Desalination. CA’s four-year drought is putting a new spotlight on a plentiful but costly water alternative: ocean water, minus the salt. Desalination is widely used in other parts of the world, including the Middle East, but has been slower to catch on in the U.S. One reason: It takes a great deal of electricity to separate the salt from water, making the process unattractive for communities that have cheaper sources.

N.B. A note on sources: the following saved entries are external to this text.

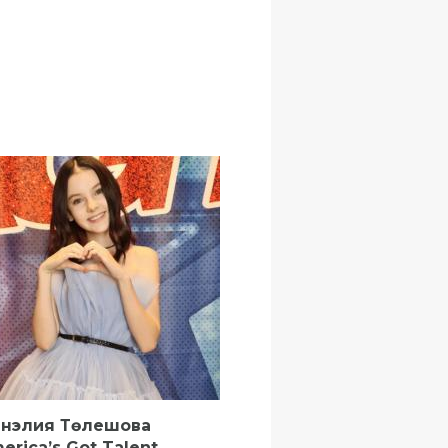
нэлия Төлешова
erica’s Got Talent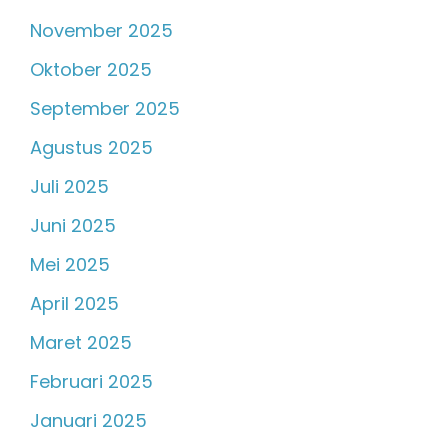
November 2025
Oktober 2025
September 2025
Agustus 2025
Juli 2025
Juni 2025
Mei 2025
April 2025
Maret 2025
Februari 2025
Januari 2025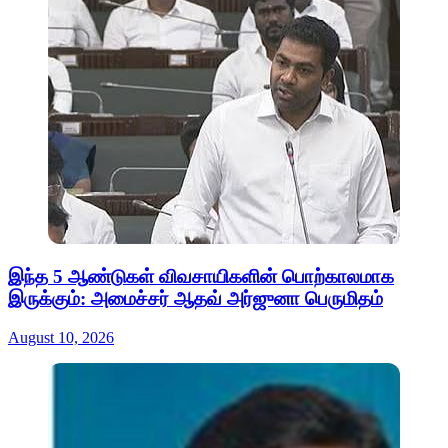
இந்த 5 ஆண்டுகள் விவசாயிகளின் பொற்காலமாக
இருக்கும்: அமைச்சர் ஆதவ் அர்ஜுனா பெருமிதம்
August 10, 2026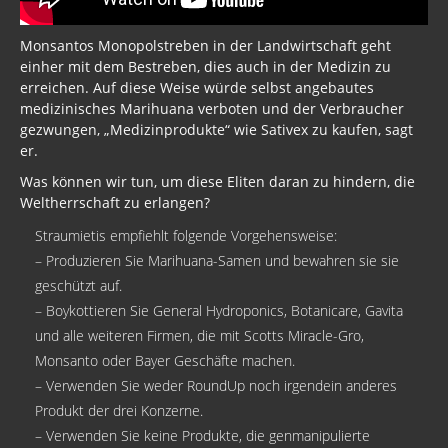
Monsantos Monopolstreben in der Landwirtschaft geht
einher mit dem Bestreben, dies auch in der Medizin zu
erreichen. Auf diese Weise würde selbst angebautes
medizinisches Marihuana verboten und der Verbraucher
gezwungen, „Medizinprodukte“ wie Sativex zu kaufen, sagt
er.
Was können wir tun, um diese Eliten daran zu hindern, die
Weltherrschaft zu erlangen?
Straumietis empfiehlt folgende Vorgehensweise:
– Produzieren Sie Marihuana-Samen und bewahren sie sie
geschützt auf.
– Boykottieren Sie General Hydroponics, Botanicare, Gavita
und alle weiteren Firmen, die mit Scotts Miracle-Gro,
Monsanto oder Bayer Geschäfte machen.
– Verwenden Sie weder RoundUp noch irgendein anderes
Produkt der drei Konzerne.
– Verwenden Sie keine Produkte, die genmanipulierte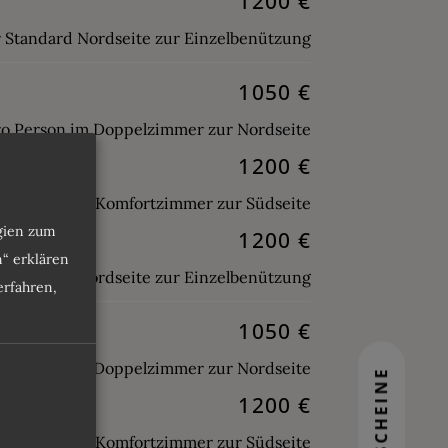
1200 €
 Standard Nordseite zur Einzelbenützung
1050 €
ro Person im Doppelzimmer zur Nordseite
1200 €
ro Person im Komfortzimmer zur Südseite
ogien zum
1200 €
n“ erklären
 Standard Nordseite zur Einzelbenützung
rfahren,
1050 €
ro Person im Doppelzimmer zur Nordseite
GUTSCHEINE
1200 €
ro Person im Komfortzimmer zur Südseite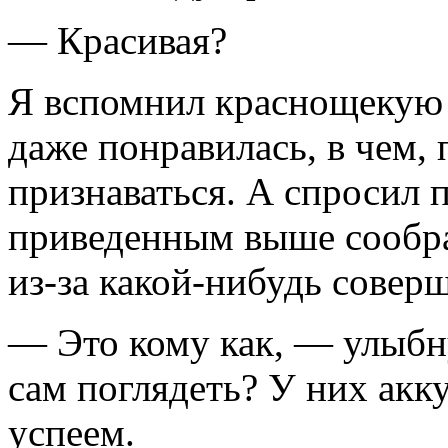
— Красивая?
Я вспомнил краснощекую В
даже понравилась, в чем, 
признаваться. А спросил п
приведенным выше сообр
из-за какой-нибудь сове
— Это кому как, — улыбн
сам поглядеть? У них акку
успеем.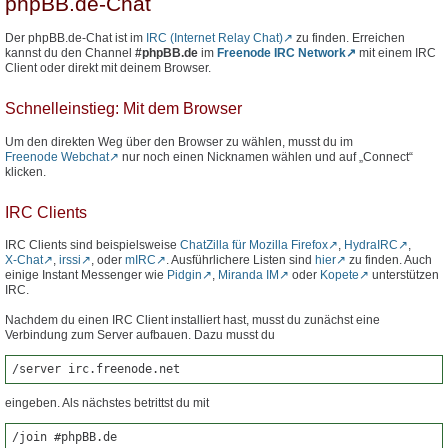
phpBB.de-Chat
Der phpBB.de-Chat ist im
IRC (Internet Relay Chat)
zu finden. Erreichen
kannst du den Channel
#phpBB.de
im
Freenode IRC Network
mit einem IRC
Client oder direkt mit deinem Browser.
Schnelleinstieg: Mit dem Browser
Um den direkten Weg über den Browser zu wählen, musst du im
Freenode Webchat
nur noch einen Nicknamen wählen und auf „Connect“
klicken.
IRC Clients
IRC Clients sind beispielsweise
ChatZilla für Mozilla Firefox
,
HydraIRC
,
X-Chat
,
irssi
, oder
mIRC
. Ausführlichere Listen sind
hier
zu finden. Auch
einige Instant Messenger wie
Pidgin
,
Miranda IM
oder
Kopete
unterstützen
IRC.
Nachdem du einen IRC Client installiert hast, musst du zunächst eine
Verbindung zum Server aufbauen. Dazu musst du
/server irc.freenode.net
eingeben. Als nächstes betrittst du mit
/join #phpBB.de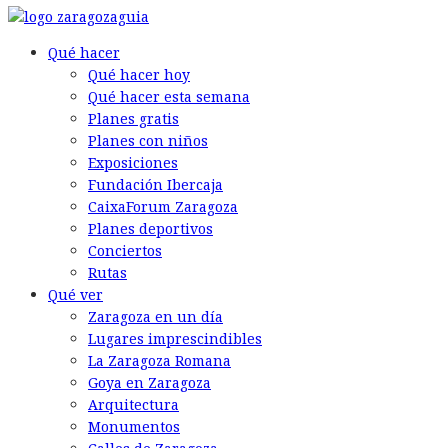
Qué hacer
Qué hacer hoy
Qué hacer esta semana
Planes gratis
Planes con niños
Exposiciones
Fundación Ibercaja
CaixaForum Zaragoza
Planes deportivos
Conciertos
Rutas
Qué ver
Zaragoza en un día
Lugares imprescindibles
La Zaragoza Romana
Goya en Zaragoza
Arquitectura
Monumentos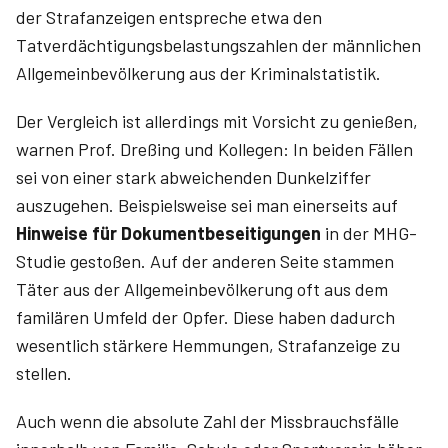
der Strafanzeigen entspreche etwa den
Tatverdächtigungsbelastungszahlen der männlichen
Allgemeinbevölkerung aus der Kriminalstatistik.
Der Vergleich ist allerdings mit Vorsicht zu genießen,
warnen Prof. Dreßing und Kollegen: In beiden Fällen
sei von einer stark abweichenden Dunkelziffer
auszugehen. Beispielsweise sei man einerseits auf
Hinweise für Dokumentbeseitigungen
in der MHG-
Studie gestoßen. Auf der anderen Seite stammen
Täter aus der Allgemeinbevölkerung oft aus dem
familären Umfeld der Opfer. Diese haben dadurch
wesentlich stärkere Hemmungen, Strafanzeige zu
stellen.
Auch wenn die absolute Zahl der Missbrauchsfälle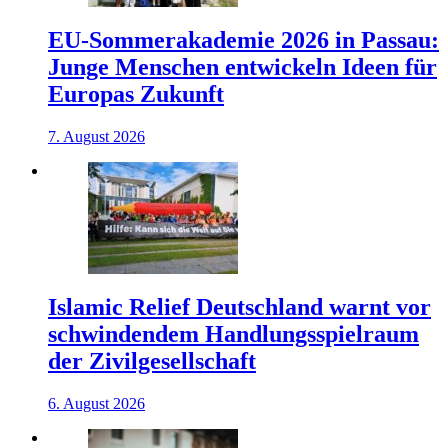
EU-Sommerakademie 2026 in Passau:
Junge Menschen entwickeln Ideen für
Europas Zukunft
7. August 2026
Islamic Relief Deutschland warnt vor
schwindendem Handlungsspielraum
der Zivilgesellschaft
6. August 2026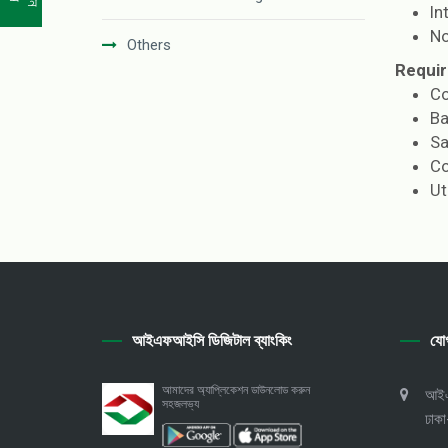
In
No
Others
Requir
Co
Ba
Sa
Co
Ut
আইএফআইসি ডিজিটাল ব্যাংকিং
যো
আমাদের অ্যাপ্লিকেশন ডাউনলোড করুন
আইএফ
সহজলভ্য
ঢাক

Poseidon Water, a Boston company that develops water systems, is using $1 billion in private financing to construct a desalination plant in Carlsbad, CA. It aims to provide the San Diego County Water Authority with about 8 percent of its water, at a cost up to twice that of water the agency imports from northern CA. The Orange County Water District in January voted to negotiate to buy water from another $1 billion Poseidon plant, to be built in Huntington Beach, Calif., pending final permits. As of 2013, there were 26 desalination plants in California—up from 18 in 2006, according to the most recent data. Some are operated by government authorities while others are privately run. Critics of desalination contend the plants hurt the environment by, among other things, using large amounts of electricity and sucking fish eggs and microorganisms into water intake pipes that often rest in the open ocean.